THE European Central Bank is having nightmares about the state of the 25 banks that underpin the financial system of the Eurozone within the European Union.
The ECB is literally banking on a rapid recovery of the crisis-hit world economy, which will have to perform this miracle without the bank credits that it had become so accustomed to.
A European Central Bank official confirmed yesterday: ‘2009 is not the problem. Our Euro-area banks are well enough capitalised to cover losses. The problem is 2010. The problem is the duration of the slump, and the collapses that are rapidly emerging in the majority of Eastern European states.’

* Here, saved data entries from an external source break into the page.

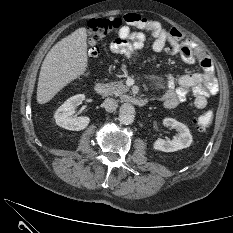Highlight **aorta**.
Masks as SVG:
<instances>
[{
	"label": "aorta",
	"mask_w": 233,
	"mask_h": 233,
	"mask_svg": "<svg viewBox=\"0 0 233 233\" xmlns=\"http://www.w3.org/2000/svg\"><path fill=\"white\" fill-rule=\"evenodd\" d=\"M135 108L130 103H124L119 109V121L122 124L129 125L134 121Z\"/></svg>",
	"instance_id": "1"
}]
</instances>
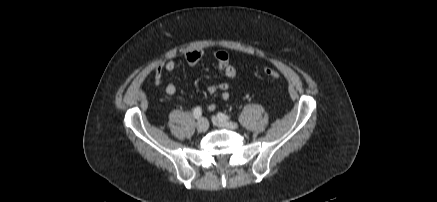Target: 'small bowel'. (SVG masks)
Masks as SVG:
<instances>
[{
  "label": "small bowel",
  "mask_w": 437,
  "mask_h": 202,
  "mask_svg": "<svg viewBox=\"0 0 437 202\" xmlns=\"http://www.w3.org/2000/svg\"><path fill=\"white\" fill-rule=\"evenodd\" d=\"M202 56H203L202 50H200V49L190 50L185 54V62L189 66H194L201 60ZM214 59L216 62V66L219 69L223 70L229 78H231V79L235 78L236 70H235L234 66L230 63L229 55L225 51H216L214 53ZM175 68H176V62L174 60H168L164 63L158 64L156 69H155V82H156V84L161 83L162 73L164 70L168 71V72H172ZM229 88H230L229 83L220 82L217 84L210 85L207 88V92H208V94L213 95L216 92L220 91L221 92V99L223 101H227L230 97ZM176 90H177L176 86L173 83H168L166 85V88H165V93L167 96L173 97L176 93ZM208 108H209V110H215L216 104L211 103Z\"/></svg>",
  "instance_id": "1"
}]
</instances>
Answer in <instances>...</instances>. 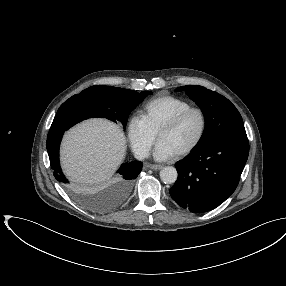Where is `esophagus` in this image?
Here are the masks:
<instances>
[{
	"instance_id": "esophagus-1",
	"label": "esophagus",
	"mask_w": 286,
	"mask_h": 286,
	"mask_svg": "<svg viewBox=\"0 0 286 286\" xmlns=\"http://www.w3.org/2000/svg\"><path fill=\"white\" fill-rule=\"evenodd\" d=\"M149 167H150L151 169H153V170H160V169L163 168L162 165H158V164H150Z\"/></svg>"
}]
</instances>
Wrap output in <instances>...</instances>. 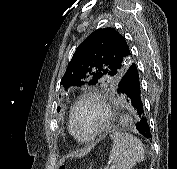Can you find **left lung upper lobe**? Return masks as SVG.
<instances>
[{
  "label": "left lung upper lobe",
  "mask_w": 177,
  "mask_h": 169,
  "mask_svg": "<svg viewBox=\"0 0 177 169\" xmlns=\"http://www.w3.org/2000/svg\"><path fill=\"white\" fill-rule=\"evenodd\" d=\"M132 61L128 43L119 32L114 28L98 29L77 47L61 84L65 89L104 82L117 87Z\"/></svg>",
  "instance_id": "obj_1"
}]
</instances>
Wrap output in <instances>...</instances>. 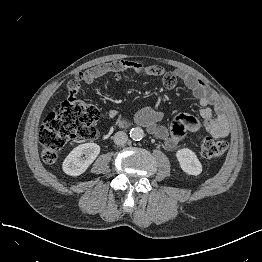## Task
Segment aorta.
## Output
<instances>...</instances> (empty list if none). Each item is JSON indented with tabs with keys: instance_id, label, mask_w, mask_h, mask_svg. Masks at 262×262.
I'll list each match as a JSON object with an SVG mask.
<instances>
[{
	"instance_id": "1",
	"label": "aorta",
	"mask_w": 262,
	"mask_h": 262,
	"mask_svg": "<svg viewBox=\"0 0 262 262\" xmlns=\"http://www.w3.org/2000/svg\"><path fill=\"white\" fill-rule=\"evenodd\" d=\"M130 137L134 141H140L144 137V131L140 127H135L130 130Z\"/></svg>"
}]
</instances>
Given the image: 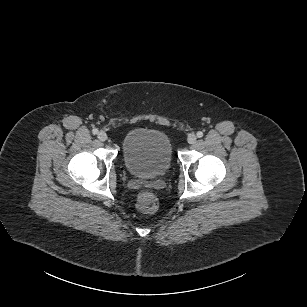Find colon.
<instances>
[{
  "label": "colon",
  "instance_id": "5ec220e1",
  "mask_svg": "<svg viewBox=\"0 0 307 307\" xmlns=\"http://www.w3.org/2000/svg\"><path fill=\"white\" fill-rule=\"evenodd\" d=\"M159 205L158 198L150 191H142L138 194L136 208L141 213H152Z\"/></svg>",
  "mask_w": 307,
  "mask_h": 307
}]
</instances>
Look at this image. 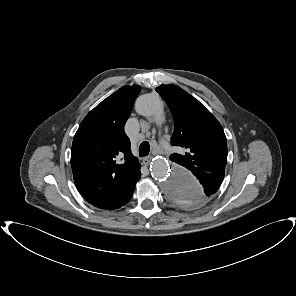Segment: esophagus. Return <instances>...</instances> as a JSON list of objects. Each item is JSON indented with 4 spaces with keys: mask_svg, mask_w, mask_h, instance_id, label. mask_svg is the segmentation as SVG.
I'll return each instance as SVG.
<instances>
[{
    "mask_svg": "<svg viewBox=\"0 0 296 296\" xmlns=\"http://www.w3.org/2000/svg\"><path fill=\"white\" fill-rule=\"evenodd\" d=\"M151 159V156L144 157L142 163L147 166L151 162Z\"/></svg>",
    "mask_w": 296,
    "mask_h": 296,
    "instance_id": "esophagus-1",
    "label": "esophagus"
}]
</instances>
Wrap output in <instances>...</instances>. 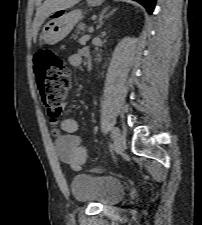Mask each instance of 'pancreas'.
<instances>
[{
	"label": "pancreas",
	"mask_w": 202,
	"mask_h": 225,
	"mask_svg": "<svg viewBox=\"0 0 202 225\" xmlns=\"http://www.w3.org/2000/svg\"><path fill=\"white\" fill-rule=\"evenodd\" d=\"M85 29V25L84 24H79L78 25V30L76 31L77 34H80V30H84ZM73 38H76V35L72 36Z\"/></svg>",
	"instance_id": "pancreas-1"
}]
</instances>
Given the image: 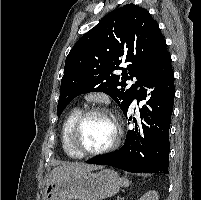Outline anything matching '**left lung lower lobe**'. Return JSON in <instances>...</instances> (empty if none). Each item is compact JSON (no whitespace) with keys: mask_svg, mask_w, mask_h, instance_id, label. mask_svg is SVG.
<instances>
[{"mask_svg":"<svg viewBox=\"0 0 201 200\" xmlns=\"http://www.w3.org/2000/svg\"><path fill=\"white\" fill-rule=\"evenodd\" d=\"M139 87L133 100L137 99L138 103L147 100L146 104L153 112L145 106L140 109V117L150 124V127L141 123V131L136 125L135 130L128 131L125 144L119 150L94 157L86 163L110 165L133 173H169V128L175 87L171 56L168 51ZM124 114L127 115V112ZM134 122L136 123L135 120Z\"/></svg>","mask_w":201,"mask_h":200,"instance_id":"left-lung-lower-lobe-1","label":"left lung lower lobe"}]
</instances>
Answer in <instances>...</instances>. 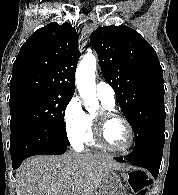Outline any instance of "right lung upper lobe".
Returning a JSON list of instances; mask_svg holds the SVG:
<instances>
[{
  "label": "right lung upper lobe",
  "mask_w": 178,
  "mask_h": 195,
  "mask_svg": "<svg viewBox=\"0 0 178 195\" xmlns=\"http://www.w3.org/2000/svg\"><path fill=\"white\" fill-rule=\"evenodd\" d=\"M80 55L78 34L71 24L52 22L38 29L14 61L10 96L28 91L73 95Z\"/></svg>",
  "instance_id": "cb5924a9"
}]
</instances>
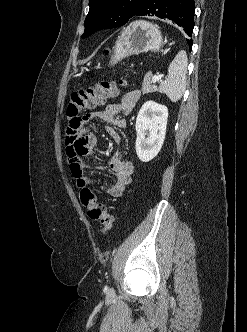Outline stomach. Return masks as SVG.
Returning a JSON list of instances; mask_svg holds the SVG:
<instances>
[{"instance_id":"1","label":"stomach","mask_w":247,"mask_h":332,"mask_svg":"<svg viewBox=\"0 0 247 332\" xmlns=\"http://www.w3.org/2000/svg\"><path fill=\"white\" fill-rule=\"evenodd\" d=\"M163 44V37L156 25L144 20L132 22L118 38L109 65H115L131 55L158 52Z\"/></svg>"}]
</instances>
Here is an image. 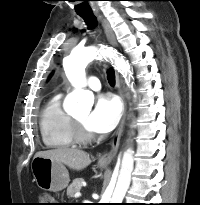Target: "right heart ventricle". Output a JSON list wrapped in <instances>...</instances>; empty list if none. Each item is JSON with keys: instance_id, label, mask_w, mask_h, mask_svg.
<instances>
[{"instance_id": "1", "label": "right heart ventricle", "mask_w": 200, "mask_h": 205, "mask_svg": "<svg viewBox=\"0 0 200 205\" xmlns=\"http://www.w3.org/2000/svg\"><path fill=\"white\" fill-rule=\"evenodd\" d=\"M39 126L42 141L48 148H69L75 143L71 117L61 107V94L46 102L40 113Z\"/></svg>"}]
</instances>
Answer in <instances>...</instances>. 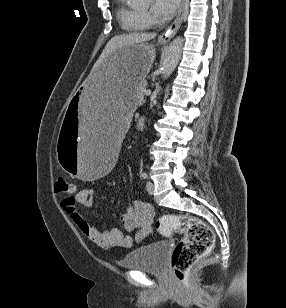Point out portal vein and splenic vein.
Wrapping results in <instances>:
<instances>
[{
	"label": "portal vein and splenic vein",
	"mask_w": 286,
	"mask_h": 308,
	"mask_svg": "<svg viewBox=\"0 0 286 308\" xmlns=\"http://www.w3.org/2000/svg\"><path fill=\"white\" fill-rule=\"evenodd\" d=\"M144 92H145L146 95H150L151 94L150 90H144Z\"/></svg>",
	"instance_id": "portal-vein-and-splenic-vein-1"
}]
</instances>
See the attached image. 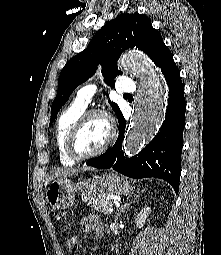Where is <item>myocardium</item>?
<instances>
[{
	"label": "myocardium",
	"mask_w": 221,
	"mask_h": 255,
	"mask_svg": "<svg viewBox=\"0 0 221 255\" xmlns=\"http://www.w3.org/2000/svg\"><path fill=\"white\" fill-rule=\"evenodd\" d=\"M92 117H100L104 120V122L107 125L108 134L107 138L104 142V144L97 149L94 152L88 153V154H81L77 150V140L78 136L83 128V126L90 120ZM116 137V129L113 124V121L108 113L102 110L98 109H91L88 111H85L79 119L75 122V124L72 126L66 142V151L70 158H72L74 161L80 162L88 159L95 158L97 156H100L103 154L113 143L114 139Z\"/></svg>",
	"instance_id": "obj_1"
}]
</instances>
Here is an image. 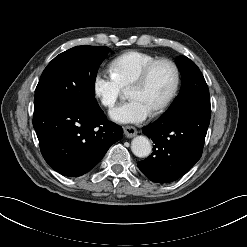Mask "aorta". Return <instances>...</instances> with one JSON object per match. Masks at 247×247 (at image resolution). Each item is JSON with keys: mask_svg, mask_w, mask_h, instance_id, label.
<instances>
[{"mask_svg": "<svg viewBox=\"0 0 247 247\" xmlns=\"http://www.w3.org/2000/svg\"><path fill=\"white\" fill-rule=\"evenodd\" d=\"M131 150L135 156L144 158L150 155L152 145L147 137L136 136L131 142Z\"/></svg>", "mask_w": 247, "mask_h": 247, "instance_id": "1", "label": "aorta"}]
</instances>
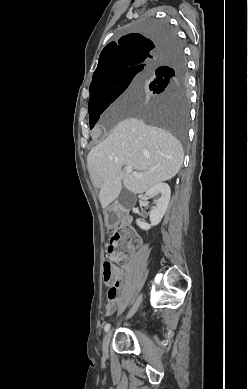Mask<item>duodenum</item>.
Returning a JSON list of instances; mask_svg holds the SVG:
<instances>
[{
	"mask_svg": "<svg viewBox=\"0 0 248 389\" xmlns=\"http://www.w3.org/2000/svg\"><path fill=\"white\" fill-rule=\"evenodd\" d=\"M120 220L123 225H129L131 222V217L125 215L120 205L111 208L105 216V221L110 227L116 226Z\"/></svg>",
	"mask_w": 248,
	"mask_h": 389,
	"instance_id": "duodenum-1",
	"label": "duodenum"
}]
</instances>
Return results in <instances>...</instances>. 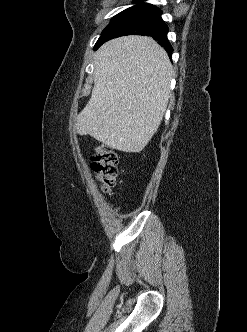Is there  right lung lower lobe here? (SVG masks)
<instances>
[{
    "mask_svg": "<svg viewBox=\"0 0 247 332\" xmlns=\"http://www.w3.org/2000/svg\"><path fill=\"white\" fill-rule=\"evenodd\" d=\"M161 14L162 11L151 4L139 7L107 28L94 46V50L106 41L120 36L147 35L157 40L171 57L173 48L167 39L168 27Z\"/></svg>",
    "mask_w": 247,
    "mask_h": 332,
    "instance_id": "right-lung-lower-lobe-1",
    "label": "right lung lower lobe"
}]
</instances>
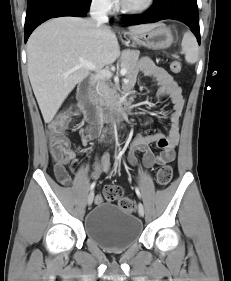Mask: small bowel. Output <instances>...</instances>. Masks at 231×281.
I'll use <instances>...</instances> for the list:
<instances>
[{
	"label": "small bowel",
	"mask_w": 231,
	"mask_h": 281,
	"mask_svg": "<svg viewBox=\"0 0 231 281\" xmlns=\"http://www.w3.org/2000/svg\"><path fill=\"white\" fill-rule=\"evenodd\" d=\"M143 73L151 78L158 86L157 98L167 97L172 103L171 124L168 133L141 134L134 138L128 153V161L131 165H137L136 152L143 154L142 163L147 168L165 165L175 158V148L178 145L180 137V117L182 114L184 99L182 90L178 83L161 67L157 66L150 58H142L139 62L138 69L134 71L126 81V89L133 87L137 81L138 74ZM151 120L146 121L150 125ZM82 146H86L96 136V131L90 127L80 129ZM154 144L160 151L155 154L151 145ZM76 156L70 152L67 164L71 170H75ZM110 170L109 154L105 153L101 160L94 165L91 174L92 179H96L104 171ZM54 173L58 181L63 185L71 183L65 164H55Z\"/></svg>",
	"instance_id": "obj_1"
}]
</instances>
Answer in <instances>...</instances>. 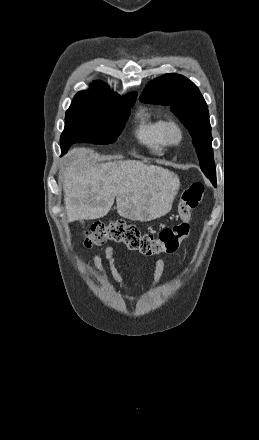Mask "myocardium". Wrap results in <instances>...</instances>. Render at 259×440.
I'll list each match as a JSON object with an SVG mask.
<instances>
[{"instance_id":"obj_1","label":"myocardium","mask_w":259,"mask_h":440,"mask_svg":"<svg viewBox=\"0 0 259 440\" xmlns=\"http://www.w3.org/2000/svg\"><path fill=\"white\" fill-rule=\"evenodd\" d=\"M163 135L168 145H178L184 139V129L178 121L170 119L164 125Z\"/></svg>"}]
</instances>
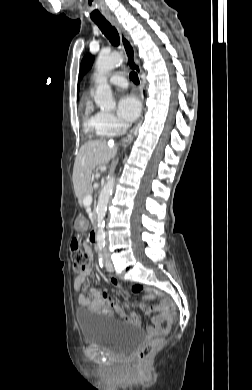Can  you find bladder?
I'll return each instance as SVG.
<instances>
[{
    "instance_id": "1",
    "label": "bladder",
    "mask_w": 252,
    "mask_h": 390,
    "mask_svg": "<svg viewBox=\"0 0 252 390\" xmlns=\"http://www.w3.org/2000/svg\"><path fill=\"white\" fill-rule=\"evenodd\" d=\"M83 341L115 354L126 353L144 340L141 329L111 318L78 312Z\"/></svg>"
}]
</instances>
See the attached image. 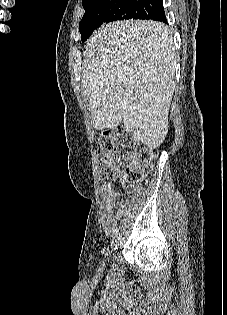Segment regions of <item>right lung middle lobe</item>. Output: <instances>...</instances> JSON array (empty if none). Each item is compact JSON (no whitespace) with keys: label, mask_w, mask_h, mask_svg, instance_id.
<instances>
[{"label":"right lung middle lobe","mask_w":227,"mask_h":315,"mask_svg":"<svg viewBox=\"0 0 227 315\" xmlns=\"http://www.w3.org/2000/svg\"><path fill=\"white\" fill-rule=\"evenodd\" d=\"M160 0H83L85 14L80 22L81 40L86 41L102 24L125 19H153Z\"/></svg>","instance_id":"right-lung-middle-lobe-1"}]
</instances>
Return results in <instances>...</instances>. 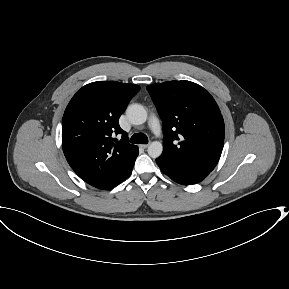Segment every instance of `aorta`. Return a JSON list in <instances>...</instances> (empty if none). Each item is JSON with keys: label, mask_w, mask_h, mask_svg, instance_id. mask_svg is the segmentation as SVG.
<instances>
[{"label": "aorta", "mask_w": 289, "mask_h": 289, "mask_svg": "<svg viewBox=\"0 0 289 289\" xmlns=\"http://www.w3.org/2000/svg\"><path fill=\"white\" fill-rule=\"evenodd\" d=\"M126 115L133 125H141L147 120V111L140 104H131L126 109ZM148 154L152 158H158L163 152V145L160 141H153L148 146Z\"/></svg>", "instance_id": "aorta-1"}]
</instances>
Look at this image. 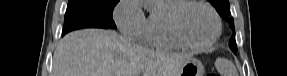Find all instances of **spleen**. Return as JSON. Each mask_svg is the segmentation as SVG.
Instances as JSON below:
<instances>
[{
	"label": "spleen",
	"mask_w": 287,
	"mask_h": 76,
	"mask_svg": "<svg viewBox=\"0 0 287 76\" xmlns=\"http://www.w3.org/2000/svg\"><path fill=\"white\" fill-rule=\"evenodd\" d=\"M215 67L222 76H238L234 64L228 59L218 58L215 62Z\"/></svg>",
	"instance_id": "spleen-1"
}]
</instances>
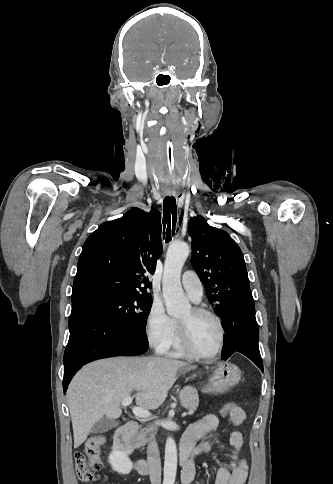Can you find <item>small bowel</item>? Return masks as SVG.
I'll return each mask as SVG.
<instances>
[{
    "mask_svg": "<svg viewBox=\"0 0 333 484\" xmlns=\"http://www.w3.org/2000/svg\"><path fill=\"white\" fill-rule=\"evenodd\" d=\"M245 416L244 410L238 406L225 417H228L235 426H239L244 422ZM218 425L219 418L214 414H207L189 427L185 432L183 439L191 441L195 445L205 436L215 431ZM229 442L232 446V452L218 470L215 484H245L248 477V464L240 453L243 445L242 433L239 431H233L230 435ZM214 444V440L207 439L200 442L194 448L189 464L182 470V484H203L202 482L195 480L196 471L194 458L198 455L209 452Z\"/></svg>",
    "mask_w": 333,
    "mask_h": 484,
    "instance_id": "obj_1",
    "label": "small bowel"
}]
</instances>
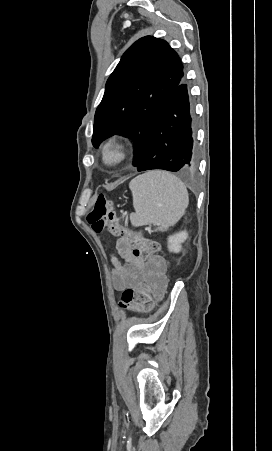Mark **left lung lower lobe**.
I'll return each mask as SVG.
<instances>
[{
	"label": "left lung lower lobe",
	"mask_w": 272,
	"mask_h": 451,
	"mask_svg": "<svg viewBox=\"0 0 272 451\" xmlns=\"http://www.w3.org/2000/svg\"><path fill=\"white\" fill-rule=\"evenodd\" d=\"M196 164L191 105L183 79L161 110L137 171L163 169L187 172Z\"/></svg>",
	"instance_id": "obj_1"
}]
</instances>
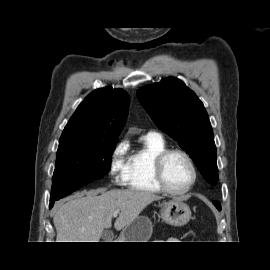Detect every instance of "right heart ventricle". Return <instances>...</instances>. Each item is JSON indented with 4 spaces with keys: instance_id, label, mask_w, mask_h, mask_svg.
Wrapping results in <instances>:
<instances>
[{
    "instance_id": "e07e8e85",
    "label": "right heart ventricle",
    "mask_w": 270,
    "mask_h": 270,
    "mask_svg": "<svg viewBox=\"0 0 270 270\" xmlns=\"http://www.w3.org/2000/svg\"><path fill=\"white\" fill-rule=\"evenodd\" d=\"M165 149L166 142L160 135L147 134L142 138V146L128 157L125 184L131 190L150 194L162 192L153 176V161Z\"/></svg>"
}]
</instances>
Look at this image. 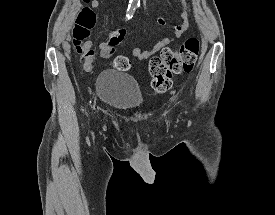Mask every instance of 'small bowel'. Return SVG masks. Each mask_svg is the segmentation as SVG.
<instances>
[{
	"instance_id": "small-bowel-1",
	"label": "small bowel",
	"mask_w": 275,
	"mask_h": 215,
	"mask_svg": "<svg viewBox=\"0 0 275 215\" xmlns=\"http://www.w3.org/2000/svg\"><path fill=\"white\" fill-rule=\"evenodd\" d=\"M181 5V18L183 19V22L178 25L173 26V34L171 37H166L163 40L159 41L154 45V47L151 50H141L139 47H135L132 50V56L138 60H146L150 58L155 52L159 51L161 48H163L166 45L172 44L174 41L179 39L184 32L188 29L189 26V15L190 11L188 6L184 3L185 0H180ZM91 7L93 9L99 8V2L98 0H92ZM157 24L159 26H165L167 24V21L163 17L157 18ZM126 31L124 29H120L117 31H113L109 35V39L106 42H102L99 45H94L92 40H86L84 43V49L87 50H95L99 52L100 56L102 58H109L112 56L114 52L115 46H117L125 37ZM93 68V57H89L87 59V63L85 65L86 70H91Z\"/></svg>"
}]
</instances>
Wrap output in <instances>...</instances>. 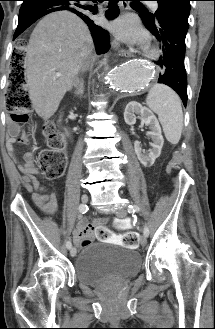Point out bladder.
Wrapping results in <instances>:
<instances>
[{"label": "bladder", "mask_w": 215, "mask_h": 329, "mask_svg": "<svg viewBox=\"0 0 215 329\" xmlns=\"http://www.w3.org/2000/svg\"><path fill=\"white\" fill-rule=\"evenodd\" d=\"M140 266V255L135 250L101 241L82 249L74 271L79 282L94 286L106 279L132 277Z\"/></svg>", "instance_id": "bladder-1"}]
</instances>
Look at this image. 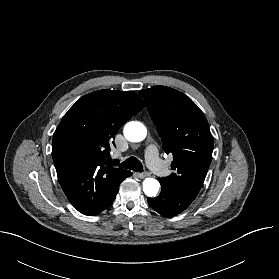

Already the ECB is predicting a 4.6% contraction of the economy this year and sees no prospect of a recovery in 2010.
It is in agreement with the International Monetary Fund (IMF), which has just issued a clarion call to clean up the EU’s banks before they are hit by a tsunami wave of collapses moving from eastern to western Europe.
The European Bank for Reconstruction and Development (EBRD) is on record as stating that the danger is that West European banks will retreat from Eastern Europe, ‘causing a collapse of the banking sector’ right across the region.
The EBRD and the World Bank have put together a £21bn fund.
This is to be used as an incentive to banks not to let their subsidiaries go to the wall in Eastern Europe without a fight.
However, there are warnings that £21 bn, a massive sum, is not nearly enough to cope with the critical situation that has begun to emerge.
In fact, the majority of bankers are expecting defaults in Eastern Europe in the days ahead while many are predicting ‘systematic meltdown’ throughout Eastern Europe.
Austrian, Belgian, Swedish, German and Dutch banks have almost £1 trillion at risk in Eastern Europe.
Already very large losses are building up in Hungary, the Balkans, Russia and Turkey.
The worst-case scenario that is being touted around is that write-offs will amount to $135bn in Russia, $46bn in Ukraine and $38bn in Kazakhstan.
Already, whole swathes of Russian private industry cannot pay workers their wages after oligarchs such as Deripaska – one of the moving spirits behind the Magna would-be take over of GM Europe – lost tens of billions of dollars in the financial crisis thus far.
With the capitalist world in slump, the Baltic States are heading for a savage deflation, while the Russian leadership has already told the Obama administration that it is planning to cut the percentage of its reserves that are ‘invested’ in US Treasury bonds.
Russia’s reserves have fallen by one third, and of its remaining $404 bn, 30 per cent is in US Treasury Bonds.
This is the news that Gordon Brown and Alistair Darling are shutting their eyes and ears to.
The ‘vision’ or mirage of ‘green shoots’ being sighted was slapped down by, among others, British Airways chief executive Walsh. He responded that airlines are facing their toughest ever trading environment and he hasn’t seen ‘any evidence that it is improving’.
Likewise with the motor car, steel and all manufacturing industries, as well as institutions like the West Bromwich Building Society.
The real situation is that the capitalist crisis is deepening with a further destruction of the productive forces ahead as well as the prospect of new imperialist wars as desperate ruling classes fight it out with each other, for the remnants of the world market.
There is only one way out of the crisis of capitalism and that is through the victory of the world socialist revolution.